9. Erdoğan’a dönük uluslararası baskının Trump’ın seçilmesiyle birlikte hafifleyeceğine ilişkin beklentinin kuşkusuz haklı nedenleri vardı. ABD’nin Ankara’daki siyasi iktidara bakışı Obama döneminde olumsuz bir dönüşüm geçirmişti ve seçilmesi durumunda Hillary Clinton’ın ilişkilerdeki kötüye gidişi tersine çevirmesini kimse beklemiyordu. Kaldı ki Clinton’ın ekibiyle yalnız Türkiye değil, birçok ülkede kirli operasyonlarda kullanılan Gülen örgütü arasındaki ilişki çok güçlüydü. Buna karşın, kısa erimde ABD’de Erdoğan’ı rahatlatacak gelişmelerin yaşanması pek mümkün gözükmemektedir. Her şeyden önce, yeni ABD yönetiminin NATO’yu boşlaması, Rusya’nın elini kuvvetlendirecek eksen kaymalarına seyirci kalması düşünülemez. Bu anlamda Erdoğan, NATO açısından bir daha güvenilir bir aktör olmayacaktır. Ek olarak başkanlık seçimi ABD’deki belirsizliği ortadan kaldırmamış, tersine ABD içinde uluslararası boyutları da olan bir mücadeleyi keskinleştirmiştir. ABD kapitalizminin giderek ağırlaşan sorunlarını aşmak için bu sorunlardan daha fazla rahatsızlık duyan tekellerin desteğini alan Trump ile yıllardır ABD’nin askeri hegemonyasını, akıl dışı bir ekonomik modele yaslanarak muazzam kârlar elde etmek için kullanan sermaye grupları ve onların sivil- asker bürokrasideki uzantıları arasındaki sert kavga, Türkiye’ye Erdoğan’ın hiç öngörmediği biçimlerde yansıyabilir. Son olarak Fethullahçıların Trump ekibinden kritik bazı isimlerle de yakın ilişkide olması, her taşın altında “FETÖ” arayan bir zihniyet açısından umut kırıcıdır.
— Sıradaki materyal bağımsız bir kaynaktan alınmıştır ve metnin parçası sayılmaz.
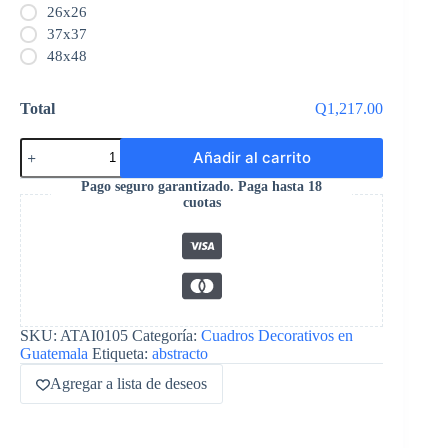
26x26
37x37
48x48
Total
Q1,217.00
Añadir al carrito
Pago seguro garantizado. Paga hasta 18
cuotas
SKU:
ATAI0105
Categoría:
Cuadros Decorativos en
Guatemala
Etiqueta:
abstracto
Agregar a lista de deseos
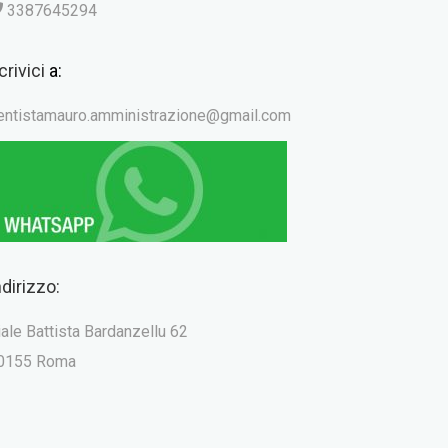
3387645294
crivici
a:
entistamauro.amministrazione@gmail.com
ndirizzo:
iale Battista Bardanzellu 62
0155 Roma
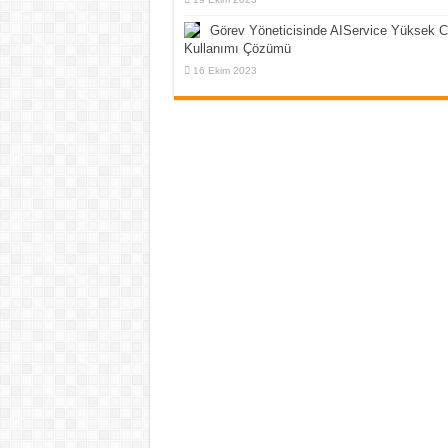
Görev Yöneticisinde AIService Yüksek 
Kullanımı Çözümü
16 Ekim 2023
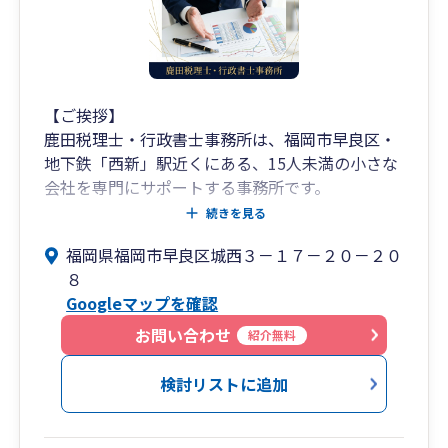
[福 岡]福岡市中央区舞鶴2-8-20 092-781-0251
[熊 本]熊本市中央区坪井6-23-3 096-345-6211
[宮 崎]宮崎市旭2-1-5 0985-77-5477
[鹿児島]鹿児島市中町11-4 099-248-8778
[相続税専門]福岡市中央区長浜2-2-8 092-718-
【ご挨拶】
2900
鹿田税理士・行政書士事務所は、福岡市早良区・
地下鉄「西新」駅近くにある、15人未満の小さな
会社を専門にサポートする事務所です。
続きを見る
「人を入れたいけど人件費はどこまで？」「設備
福岡県福岡市早良区城西３－１７－２０－２０
投資の返済は何年で見ればいい？」
８
そんな日々の経営判断に迷いや不安を感じる経営
Googleマップを確認
者の方へ、税金や申告だけでなく、経営全体の安
心を一緒に考える存在でありたいと思っていま
お問い合わせ
紹介無料
す。
検討リストに追加
最近は、物価高騰による経費増加、「インボイ
ス」や「Ａｉ税務調査」などの改正により、中小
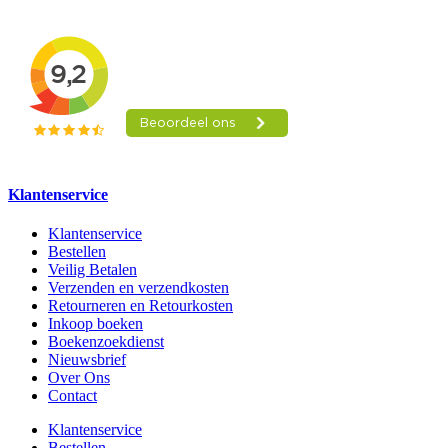
Klantenservice
Klantenservice
Bestellen
Veilig Betalen
Verzenden en verzendkosten
Retourneren en Retourkosten
Inkoop boeken
Boekenzoekdienst
Nieuwsbrief
Over Ons
Contact
Klantenservice
Bestellen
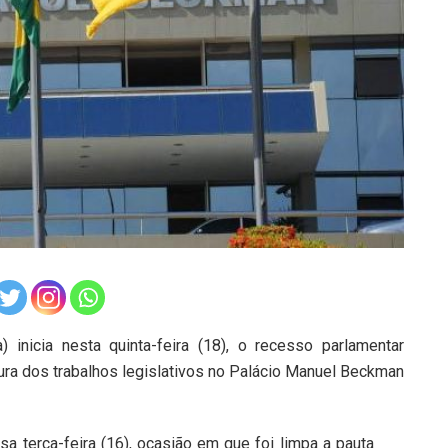
inicia nesta quinta-feira (18), o recesso parlamentar
tura dos trabalhos legislativos no Palácio Manuel Beckman
a terça-feira (16), ocasião em que foi limpa a pauta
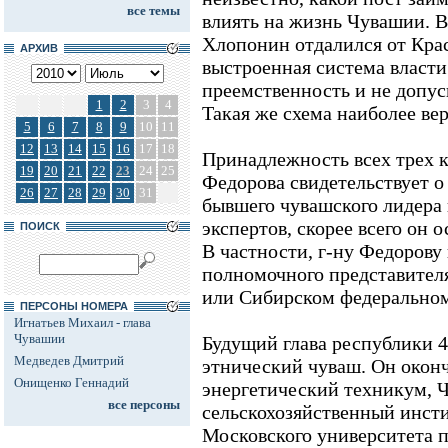
все темы
влиять на жизнь Чувашии. В
Хлопонин отдалился от Крас
АРХИВ
выстроенная система власти
преемственность и не допус
1
2
3
4
Такая же схема наиболее ве
5
6
7
8
9
10
11
12
13
14
15
16
17
18
Принадлежность всех трех к
19
20
21
22
23
24
25
Федорова свидетельствует о
26
27
28
29
30
31
бывшего чувашского лидера
экспертов, скорее всего он 
ПОИСК
В частности, г-ну Федорову
полномочного представител
или Сибирском федеральном
ПЕРСОНЫ НОМЕРА
Игнатьев Михаил - глава
Чувашии
Будущий глава республики 4
Медведев Дмитрий
этнический чуваш. Он окон
Онищенко Геннадий
энергетический техникум, 
все персоны
сельскохозяйственный инсти
Московского университета 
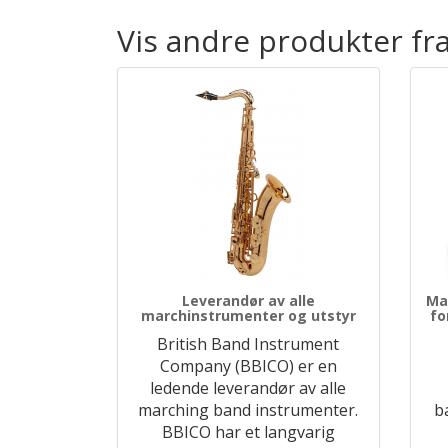
Vis andre produkter fr
Leverandør av alle
Ma
marchinstrumenter og utstyr
fo
British Band Instrument
Company (BBICO) er en
ledende leverandør av alle
marching band instrumenter.
b
BBICO har et langvarig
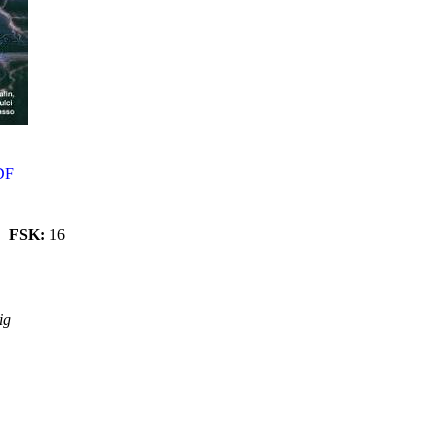
DF
FSK:
16
ig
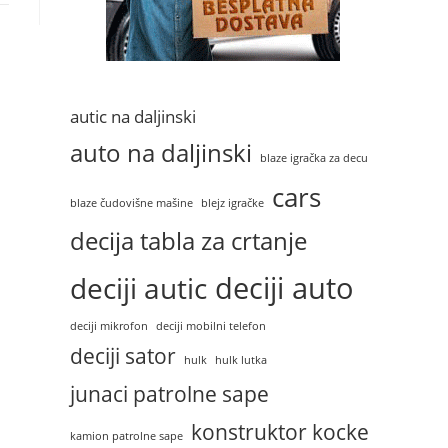
autic na daljinski
auto na daljinski
blaze igračka za decu
cars
blaze čudovišne mašine
blejz igračke
decija tabla za crtanje
deciji auto
deciji autic
deciji mikrofon
deciji mobilni telefon
deciji sator
hulk
hulk lutka
junaci patrolne sape
konstruktor kocke
kamion patrolne sape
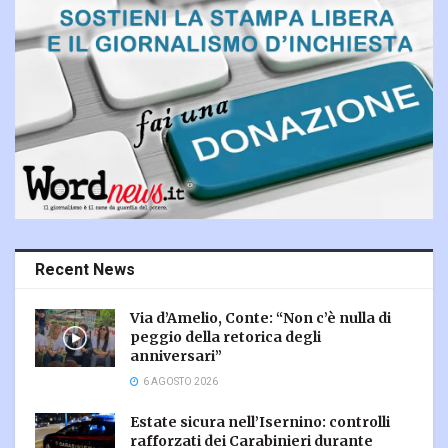
Recent News
Via d’Amelio, Conte: “Non c’è nulla di
peggio della retorica degli
anniversari”
6 AGOSTO 2026
Estate sicura nell’Isernino: controlli
rafforzati dei Carabinieri durante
10. ABD’de yaşanan bu sert mücadele, emperyalist sistemin iç çelişkileri ve hegemonya krizinden bağımsız düşünülemez. ABD ekonomisindeki dengesizlik, bu ülkenin İkinci Dünya Savaşı sonrasında kapitalist dünyada kurumsallaştırdığı hiyerarşide eşitsiz gelişme yasasının kaçınılmaz olarak dayattığı oynamaların şiddetini artırmış, sistemde önemli boşluklar ortaya çıkarmıştır. Erdoğan’ın siyasi ömrünü uzatan faktörlerden biri budur. ABD, hegemonyasını sürdürmekte zorluk çekmektedir ama ne Almanya merkezli Avrupa Birliği ne de Rusya henüz bu hegemonya sorununu çözebilecek durumdadır. ABD’nin hegemonyasına meydan okumaya en yakın ülke olarak değerlendirilen Çin Halk Cumhuriyeti’nin bile şu anda böyle bir iddiayı taşıyabileceği oldukça kuşkuludur. Bu durum, mevcut ittifak sistemlerinde ardı ardına değişiklik yaşanması sonucunu doğurmaktadır. Şu anda bir yandan kişisel çıkış arayan Erdoğan’ın yolu çelişkilerin derinleştiği ve paylaşım kavgasının sürmekte olduğu bir ortamda yeni olanaklar peşine düşen Türkiye burjuvazisiyle kimi başlıklarda örtüşmekte, kimi örneklerdeyse patron sınıfı bu ehliyetsiz ekibin hesapsız hareketlerinden kaygılanarak frene basma gereksinimi duymaktadır.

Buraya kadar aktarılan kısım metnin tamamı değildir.